• _BRIEF_:
Each line in the data must be reproduced as written, except for any picture.

• _DATA EXTRACTS_:
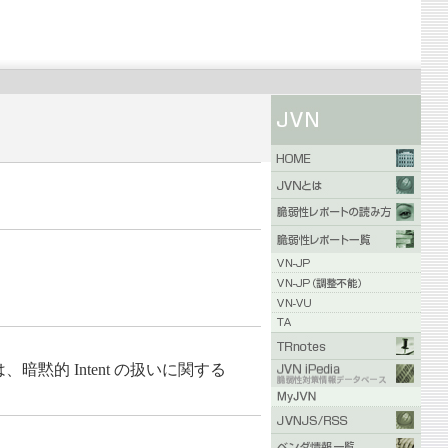
暗黙的 Intent の扱いに関する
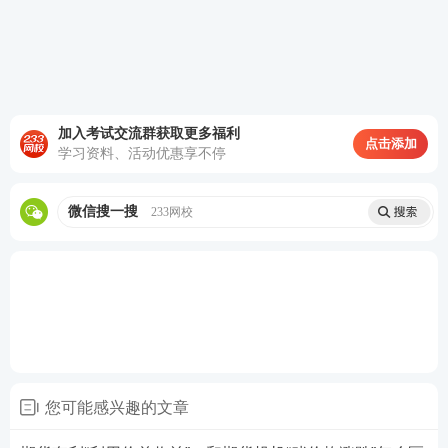
加入考试交流群获取更多福利
点击添加
学习资料、活动优惠享不停
微信搜一搜
233网校
您可能感兴趣的文章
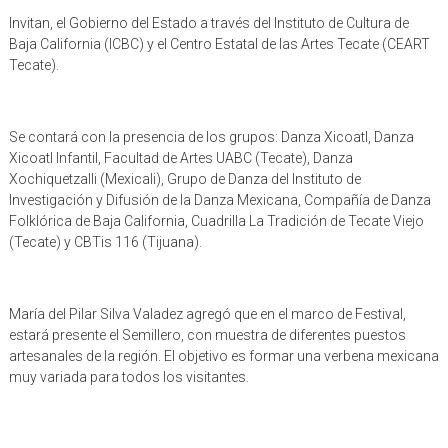
Invitan, el Gobierno del Estado a través del Instituto de Cultura de
Baja California (ICBC) y el Centro Estatal de las Artes Tecate (CEART
Tecate).
Se contará con la presencia de los grupos: Danza Xicoatl, Danza
Xicoatl Infantil, Facultad de Artes UABC (Tecate), Danza
Xochiquetzalli (Mexicali), Grupo de Danza del Instituto de
Investigación y Difusión de la Danza Mexicana, Compañía de Danza
Folklórica de Baja California, Cuadrilla La Tradición de Tecate Viejo
(Tecate) y CBTis 116 (Tijuana).
María del Pilar Silva Valadez agregó que en el marco de Festival,
estará presente el Semillero, con muestra de diferentes puestos
artesanales de la región. El objetivo es formar una verbena mexicana
muy variada para todos los visitantes.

• _REPLY TO THE EXERCISE_:
暗黙的 Intent の扱いに関する
加入考试交流群获取更多福利
点击添加
学习资料、活动优惠享不停
微信搜一搜
233网校
您可能感兴趣的文章
Invitan, el Gobierno del Estado a través del Instituto de Cultura de
Baja California (ICBC) y el Centro Estatal de las Artes Tecate (CEART
Tecate).
Se contará con la presencia de los grupos: Danza Xicoatl, Danza
Xicoatl Infantil, Facultad de Artes UABC (Tecate), Danza
Xochiquetzalli (Mexicali), Grupo de Danza del Instituto de
Investigación y Difusión de la Danza Mexicana, Compañía de Danza
Folklórica de Baja California, Cuadrilla La Tradición de Tecate Viejo
(Tecate) y CBTis 116 (Tijuana).
María del Pilar Silva Valadez agregó que en el marco de Festival,
estará presente el Semillero, con muestra de diferentes puestos
artesanales de la región. El objetivo es formar una verbena mexicana
muy variada para todos los visitantes.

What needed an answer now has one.